As an engineer who worked with Eastlink a few years back, I can say with 100% certainty that the RCMP monitor every fucking packet that traverses Eastlink's network. I know because I assisted in the installation of the RCMP's "blackbox" that sits on the inside perimeter of Eastlink's boarder routers. Big Brother HAS ALWAYS been watching, folks.
Yes, but you're neglecting to explain why they want/need them.
Prior to IP phones, the feds would get their court order, go directly to the targets residence, and put their recording device on the pedestal outside to record their analog call directly. They didn't even need to contact the phone company.
Then, along came digital. Now the traffic at the pedestal is white noise. They go to the phone company to ask them to record the call... the phone company would look in the documentation for their Softswitch and say "FBI phone tap isn't a checkbox we have..."

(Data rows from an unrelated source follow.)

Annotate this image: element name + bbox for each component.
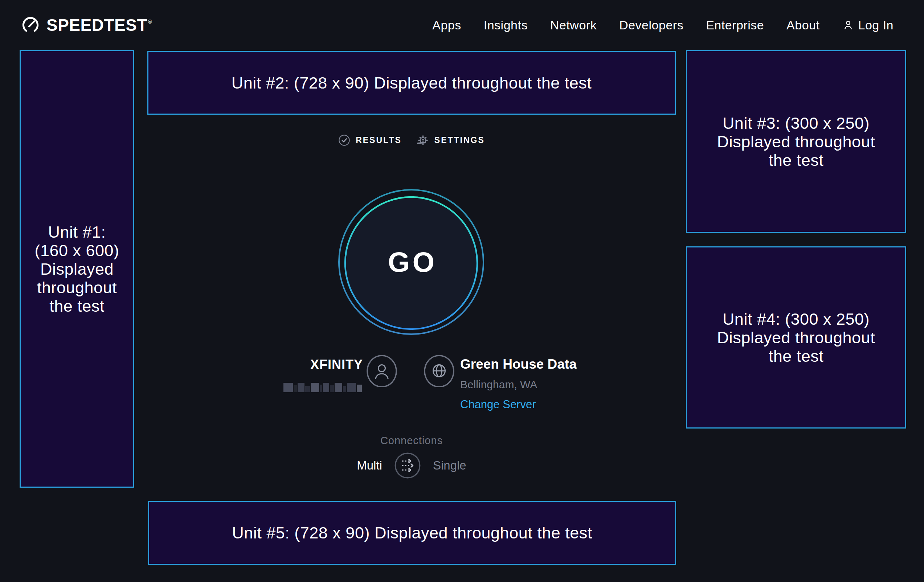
logo-text: SPEEDTEST® <box>46 15 151 35</box>
login-label: Log In <box>858 18 894 32</box>
ad-unit-4-rectangle[interactable]: Unit #4: (300 x 250) Displayed throughou… <box>686 246 906 429</box>
ad-unit-5-leaderboard[interactable]: Unit #5: (728 x 90) Displayed throughout… <box>148 501 676 565</box>
settings-label: SETTINGS <box>434 135 485 145</box>
nav-item-enterprise[interactable]: Enterprise <box>706 18 764 32</box>
top-nav-bar: SPEEDTEST® Apps Insights Network Develop… <box>0 0 924 50</box>
check-circle-icon <box>338 134 350 146</box>
gauge-icon <box>20 15 41 35</box>
redacted-ip <box>284 381 362 392</box>
nav-item-insights[interactable]: Insights <box>484 18 528 32</box>
server-location: Bellingham, WA <box>460 378 577 391</box>
connections-row: Multi Single <box>147 452 676 479</box>
nav-item-network[interactable]: Network <box>550 18 597 32</box>
ad-unit-2-leaderboard[interactable]: Unit #2: (728 x 90) Displayed throughout… <box>147 51 676 115</box>
server-globe-icon <box>423 355 455 387</box>
nav-item-about[interactable]: About <box>787 18 820 32</box>
isp-avatar-icon <box>366 355 398 387</box>
ad-unit-1-text: Unit #1: (160 x 600) Displayed throughou… <box>35 223 119 315</box>
user-icon <box>842 19 854 31</box>
nav-item-developers[interactable]: Developers <box>619 18 683 32</box>
results-label: RESULTS <box>356 135 402 145</box>
tab-results[interactable]: RESULTS <box>338 134 402 146</box>
ad-unit-1-skyscraper[interactable]: Unit #1: (160 x 600) Displayed throughou… <box>20 50 134 488</box>
trademark-mark: ® <box>148 19 152 25</box>
ad-unit-3-text: Unit #3: (300 x 250) Displayed throughou… <box>717 114 875 170</box>
nav-item-apps[interactable]: Apps <box>432 18 461 32</box>
go-button[interactable]: GO <box>332 182 491 342</box>
connections-multi-label[interactable]: Multi <box>357 458 382 472</box>
tabs-row: RESULTS SETTINGS <box>147 134 676 147</box>
server-info: Green House Data Bellingham, WA Change S… <box>460 357 577 411</box>
speedtest-logo[interactable]: SPEEDTEST® <box>20 0 151 50</box>
connections-label: Connections <box>147 435 676 447</box>
login-button[interactable]: Log In <box>842 18 894 32</box>
connections-toggle-icon[interactable] <box>394 452 421 479</box>
speedtest-page: { "header": { "logo_text": "SPEEDTEST", … <box>0 0 924 582</box>
server-name: Green House Data <box>460 357 577 372</box>
main-nav: Apps Insights Network Developers Enterpr… <box>432 0 894 50</box>
ad-unit-2-text: Unit #2: (728 x 90) Displayed throughout… <box>231 74 592 92</box>
connections-single-label[interactable]: Single <box>433 458 466 472</box>
ad-unit-3-rectangle[interactable]: Unit #3: (300 x 250) Displayed throughou… <box>686 50 906 233</box>
tab-settings[interactable]: SETTINGS <box>417 134 485 146</box>
ad-unit-4-text: Unit #4: (300 x 250) Displayed throughou… <box>717 310 875 365</box>
change-server-link[interactable]: Change Server <box>460 398 577 411</box>
go-label: GO <box>332 182 491 342</box>
isp-name: XFINITY <box>310 357 363 372</box>
ad-unit-5-text: Unit #5: (728 x 90) Displayed throughout… <box>232 524 592 542</box>
gear-icon <box>417 134 429 146</box>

So what are the feds to do? Well, they just stick your typical Packet Analyzer on the network (thats what that blackbox is) and then somehow flag the traffic they want to get. I'm not sure how they flag it... I suspect they do something to the targets phone. About 5yrs ago I handled the CALEA requests for a telco and I never saw anything relating to those boxes, so whatever it is they do, it doesn't have anything to do with the phone company.
The one thing I do know is that those boxes (carnivore) cannot be recording all calls. There's just too much traffic for a rack-mount box to be able to gather all of it, or even decode a good portion of it to find interesting bits.
I think that what the telcos are saying here is "Don't make us do anymore of this carnivore stuff... the softswitch stuff is improving and in the near future it'll be just as easy to record as the old analog lines were. Maybe even easier!"
I'm not arguing for or against it... I'm a pretty big privacy advocate... but it's not nearly as black and white as you're making it seem.